Albania first participated at the Summer Olympic Games in 1972. They missed the next four games, three of them for political reasons due to the 1980 Summer Olympics boycott, 1984 Summer Olympics boycott and 1988 boycotts, but returned for the Barcelona 1992 Summer Olympics. They have appeared in all games since then. They made their Winter Olympic Games debut in 2006. Albania normally competes in events that include swimming, athletics, weightlifting, shooting, and wrestling. The country has not yet won an Olympic medal. Along with Bosnia and Herzegovina, Andorra and Monaco, Albania is one of four current European participants that have never won an Olympic medal. They have been represented by the Albanian National Olympic Committee since 1972.

History 
Albania first competed at the Munich 1972 Summer Olympics with five participants over two events; Fatos Pilkati and Afërdita Tusha in the mixed 50 metre free pistol, Ismail Rama and Beqir Kosova in the mixed 50 metre rifle, prone, and Ymer Pampuri in the men's 60 kg weightlifting. who in the 1972 Summer Olympic Games became the first Albanian to break an Olympic record, in military press, since the discipline was no longer allowed to be practiced internationally after 1972 In the 1992 Barcelona Summer Olympics: Alma Qeramixhi competed in the heptathlon; Kristo Robo in the 25 metre rapid fire pistol; Enkelejda Shehu in the 25 metre pistol; Frank Leskaj in the 50 metre freestyle, 100 metre freestyle, and 100 metre breaststroke; Sokol Bishanaku and Fatmir Bushi in the under 67.5 kg weightlifting; and Dede Dekaj in the under 110 kg weightlifting. For the 1996 Summer Olympics in Atlanta, Albania had seven athletes—4 female and 3 male. Mirela Manjani were the flag bearer for the Olympic Games in that year. At the 2000 Summer Olympics in Sydney, Albania's delegation consisted of two male and two female athletes. They had seven competitors (two female, five male) in the Athens 2004 Summer Olympics. In Beijing at the 2008 Summer Olympics, the nation had eleven athletes (four female and seven male). For the London 2012 Summer Olympics, Albania had nine athletes consisting of three women and six men. Romela Begaj the flag bearer for Albania at the 2012 Summer Olympics would compete in Weightlifting at the 2012 Summer Olympics – Women's 58 kg category finishing in 9th at the end, after lifting 216 kg in total. Briken Calja would achieve the best result for Albania at the 2012 Summer Olympics in which he would finish 6th in Weightlifting at the 2012 Summer Olympics – Men's 69 kg after lifting 320 kg.
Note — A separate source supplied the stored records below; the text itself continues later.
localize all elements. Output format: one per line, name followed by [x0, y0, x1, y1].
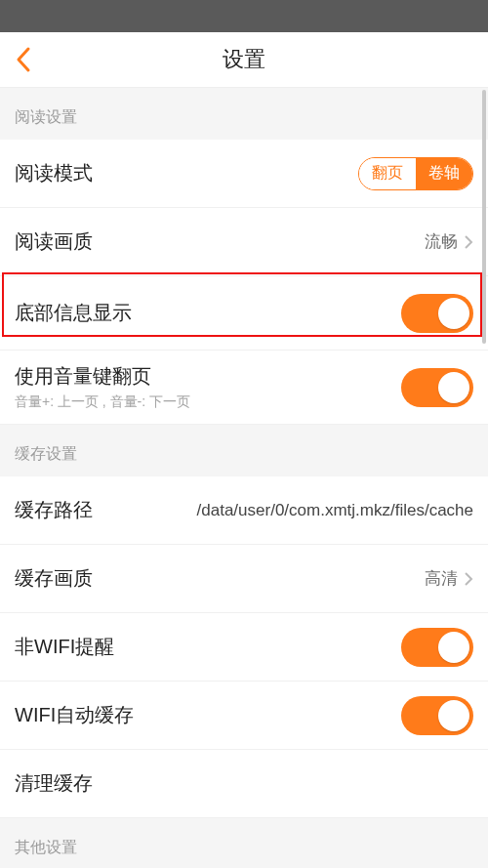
toggle-knob: [438, 372, 469, 403]
cache-quality-label: 缓存画质: [15, 565, 93, 592]
status-bar: [0, 0, 488, 32]
wifi-auto-label: WIFI自动缓存: [15, 702, 134, 728]
chevron-right-icon: [464, 571, 473, 587]
row-wifi-auto-cache: WIFI自动缓存: [0, 682, 488, 750]
row-volume-page: 使用音量键翻页 音量+: 上一页 , 音量-: 下一页: [0, 351, 488, 425]
section-header-reading: 阅读设置: [0, 88, 488, 140]
toggle-knob: [438, 298, 469, 329]
row-nonwifi-alert: 非WIFI提醒: [0, 613, 488, 682]
scrollbar-thumb[interactable]: [482, 90, 486, 344]
back-icon: [15, 46, 32, 73]
cache-quality-value: 高清: [425, 567, 458, 590]
cache-path-label: 缓存路径: [15, 497, 93, 523]
volume-page-toggle[interactable]: [401, 368, 473, 407]
row-cache-path[interactable]: 缓存路径 /data/user/0/com.xmtj.mkz/files/cac…: [0, 476, 488, 545]
bottom-info-toggle[interactable]: [401, 294, 473, 333]
reading-quality-value: 流畅: [425, 230, 458, 253]
reading-mode-scroll-button[interactable]: 卷轴: [416, 158, 472, 189]
section-header-cache: 缓存设置: [0, 425, 488, 476]
nonwifi-toggle[interactable]: [401, 628, 473, 667]
row-reading-quality[interactable]: 阅读画质 流畅: [0, 208, 488, 276]
nonwifi-label: 非WIFI提醒: [15, 634, 114, 660]
chevron-right-icon: [464, 234, 473, 250]
reading-mode-page-button[interactable]: 翻页: [359, 158, 416, 189]
volume-page-sub: 音量+: 上一页 , 音量-: 下一页: [15, 393, 401, 411]
bottom-info-label: 底部信息显示: [15, 300, 132, 326]
volume-page-label: 使用音量键翻页: [15, 363, 401, 390]
wifi-auto-toggle[interactable]: [401, 696, 473, 735]
header: 设置: [0, 32, 488, 88]
row-clear-cache[interactable]: 清理缓存: [0, 750, 488, 818]
reading-mode-segmented: 翻页 卷轴: [358, 157, 473, 190]
row-bottom-info: 底部信息显示: [0, 276, 488, 351]
toggle-knob: [438, 700, 469, 731]
toggle-knob: [438, 632, 469, 663]
row-cache-quality[interactable]: 缓存画质 高清: [0, 545, 488, 613]
back-button[interactable]: [10, 46, 37, 73]
section-header-other: 其他设置: [0, 818, 488, 868]
reading-mode-label: 阅读模式: [15, 160, 93, 186]
reading-quality-label: 阅读画质: [15, 228, 93, 255]
row-reading-mode: 阅读模式 翻页 卷轴: [0, 140, 488, 208]
page-title: 设置: [223, 45, 265, 74]
cache-path-value: /data/user/0/com.xmtj.mkz/files/cache: [112, 501, 473, 520]
settings-scroll[interactable]: 阅读设置 阅读模式 翻页 卷轴 阅读画质 流畅 底部信息显示 使用音量键翻页 音…: [0, 88, 488, 868]
clear-cache-label: 清理缓存: [15, 770, 93, 797]
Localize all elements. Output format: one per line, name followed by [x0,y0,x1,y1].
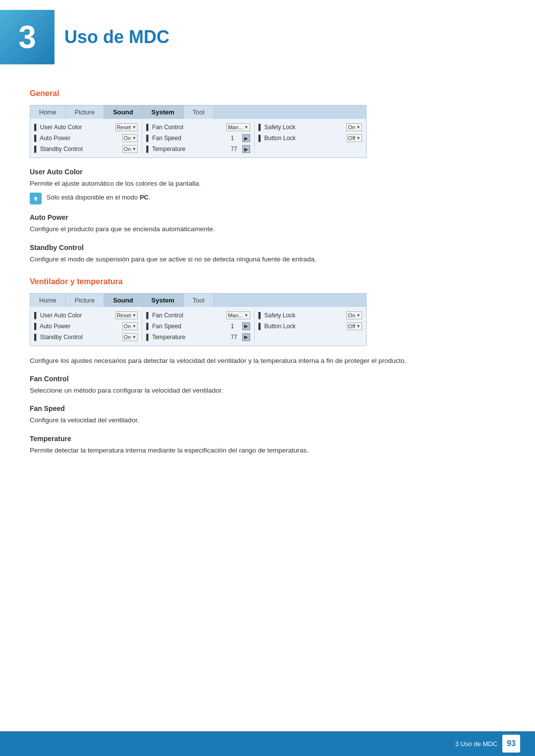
label2-standby-control: ▌ Standby Control [34,334,122,341]
value-auto-power: On ▼ [122,134,138,142]
temperature-number: 77 [231,146,241,152]
temperature-arrow[interactable]: ▶ [242,145,250,153]
label-safety-lock: ▌ Safety Lock [259,124,347,131]
select-safety-lock[interactable]: On ▼ [346,123,362,131]
select-auto-power[interactable]: On ▼ [122,134,138,142]
label2-fan-control: ▌ Fan Control [146,312,226,319]
value2-fan-control: Man... ▼ [226,311,250,319]
fan-speed-number: 1 [231,135,241,142]
temperature2-arrow[interactable]: ▶ [242,333,250,341]
select-fan-control[interactable]: Man... ▼ [226,123,250,131]
select-button-lock[interactable]: Off ▼ [347,134,362,142]
row2-safety-lock: ▌ Safety Lock On ▼ [259,310,362,321]
label2-user-auto-color: ▌ User Auto Color [34,312,115,319]
panel1-col2: ▌ Fan Control Man... ▼ ▌ Fan Speed 1 ▶ ▌… [142,122,254,154]
row-auto-power: ▌ Auto Power On ▼ [34,133,138,144]
select2-user-auto-color[interactable]: Reset ▼ [115,311,138,319]
value-fan-control: Man... ▼ [226,123,250,131]
panel1-body: ▌ User Auto Color Reset ▼ ▌ Auto Power O… [30,119,366,157]
row-button-lock: ▌ Button Lock Off ▼ [259,133,362,144]
auto-power-text: Configure el producto para que se encien… [30,224,505,234]
tab-system[interactable]: System [143,105,184,119]
value-temperature: 77 ▶ [231,145,250,153]
select2-fan-control[interactable]: Man... ▼ [226,311,250,319]
chapter-number-box: 3 [0,10,54,64]
user-auto-color-heading: User Auto Color [30,168,505,176]
row-temperature: ▌ Temperature 77 ▶ [146,144,250,154]
value2-standby-control: On ▼ [122,333,138,341]
row2-user-auto-color: ▌ User Auto Color Reset ▼ [34,310,138,321]
tab2-system[interactable]: System [143,294,184,307]
temperature-text: Permite detectar la temperatura interna … [30,446,505,455]
tab2-tool[interactable]: Tool [184,294,214,307]
user-auto-color-text: Permite el ajuste automático de los colo… [30,179,505,189]
row2-button-lock: ▌ Button Lock Off ▼ [259,321,362,332]
tab-home[interactable]: Home [30,105,66,119]
label-fan-control: ▌ Fan Control [146,124,226,131]
row-fan-speed: ▌ Fan Speed 1 ▶ [146,133,250,144]
label2-auto-power: ▌ Auto Power [34,323,122,330]
select2-auto-power[interactable]: On ▼ [122,322,138,330]
value2-user-auto-color: Reset ▼ [115,311,138,319]
panel2-body: ▌ User Auto Color Reset ▼ ▌ Auto Power O… [30,307,366,346]
chapter-title: Uso de MDC [64,27,169,48]
panel1-col1: ▌ User Auto Color Reset ▼ ▌ Auto Power O… [30,122,142,154]
select2-standby-control[interactable]: On ▼ [122,333,138,341]
label-auto-power: ▌ Auto Power [34,135,122,142]
label-button-lock: ▌ Button Lock [259,135,347,142]
temperature2-number: 77 [231,334,241,341]
label2-temperature: ▌ Temperature [146,334,230,341]
fan-speed2-arrow[interactable]: ▶ [242,322,250,330]
fan-speed-text: Configure la velocidad del ventilador. [30,415,505,425]
fan-control-heading: Fan Control [30,375,505,383]
label2-safety-lock: ▌ Safety Lock [259,312,347,319]
ventilador-panel: Home Picture Sound System Tool ▌ User Au… [30,293,367,346]
label-standby-control: ▌ Standby Control [34,146,122,152]
value2-temperature: 77 ▶ [231,333,250,341]
panel2-col3: ▌ Safety Lock On ▼ ▌ Button Lock Off ▼ [255,310,366,343]
auto-power-heading: Auto Power [30,213,505,221]
temperature-heading: Temperature [30,435,505,443]
panel1-tabs: Home Picture Sound System Tool [30,105,366,119]
select2-button-lock[interactable]: Off ▼ [347,322,362,330]
general-heading: General [30,89,505,98]
label-temperature: ▌ Temperature [146,146,230,152]
row-standby-control: ▌ Standby Control On ▼ [34,144,138,154]
tab-picture[interactable]: Picture [66,105,104,119]
tab2-sound[interactable]: Sound [104,294,142,307]
select-user-auto-color[interactable]: Reset ▼ [115,123,138,131]
label-fan-speed: ▌ Fan Speed [146,135,230,142]
tab2-picture[interactable]: Picture [66,294,104,307]
fan-speed-arrow[interactable]: ▶ [242,134,250,142]
panel2-col2: ▌ Fan Control Man... ▼ ▌ Fan Speed 1 ▶ ▌… [142,310,254,343]
fan-control-text: Seleccione un método para configurar la … [30,386,505,396]
value-standby-control: On ▼ [122,145,138,153]
main-content: General Home Picture Sound System Tool ▌… [0,79,535,487]
row2-fan-speed: ▌ Fan Speed 1 ▶ [146,321,250,332]
row2-temperature: ▌ Temperature 77 ▶ [146,332,250,343]
panel2-col1: ▌ User Auto Color Reset ▼ ▌ Auto Power O… [30,310,142,343]
standby-control-text: Configure el modo de suspensión para que… [30,254,505,264]
select-standby-control[interactable]: On ▼ [122,145,138,153]
row-fan-control: ▌ Fan Control Man... ▼ [146,122,250,133]
value2-auto-power: On ▼ [122,322,138,330]
panel1-col3: ▌ Safety Lock On ▼ ▌ Button Lock Off ▼ [255,122,366,154]
row2-auto-power: ▌ Auto Power On ▼ [34,321,138,332]
fan-speed-heading: Fan Speed [30,404,505,412]
tab-sound[interactable]: Sound [104,105,142,119]
page-footer: 3 Uso de MDC 93 [0,731,535,756]
tab2-home[interactable]: Home [30,294,66,307]
ventilador-heading: Ventilador y temperatura [30,277,505,286]
value-button-lock: Off ▼ [347,134,362,142]
row-user-auto-color: ▌ User Auto Color Reset ▼ [34,122,138,133]
value-fan-speed: 1 ▶ [231,134,250,142]
select2-safety-lock[interactable]: On ▼ [346,311,362,319]
note-icon [30,193,42,204]
row2-fan-control: ▌ Fan Control Man... ▼ [146,310,250,321]
note-text: Sólo está disponible en el modo PC. [47,193,151,201]
value-safety-lock: On ▼ [346,123,362,131]
footer-text: 3 Uso de MDC [455,740,497,748]
note-box: Sólo está disponible en el modo PC. [30,193,505,204]
ventilador-description: Configure los ajustes necesarios para de… [30,356,505,366]
tab-tool[interactable]: Tool [184,105,214,119]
Briken Calja competed at the 2016 Summer Olympics in the 69kg division where he finished in 5th place after lifting 326 kg.

Birken Calja would compete at the following 2020 Summer Olympics in the 73kg division. The European Weightlifting champion in 2018 would finish in 4th after lifting. It would be the best result in the History for Albania at the Summer Olympics.

In the 2020 Summer Olympics Luiza Gega wrote history for Albania. As she would be the first athlete from Albania, to qualify for the finals in Athletics at the Summer Olympics. After she finished 5th in Athletics at the 2020 Summer Olympics – Women's 3000 metres steeplechase with a time of 9:23.85 in the end enough to progress to the finals. At the final run, she would finish in 13th.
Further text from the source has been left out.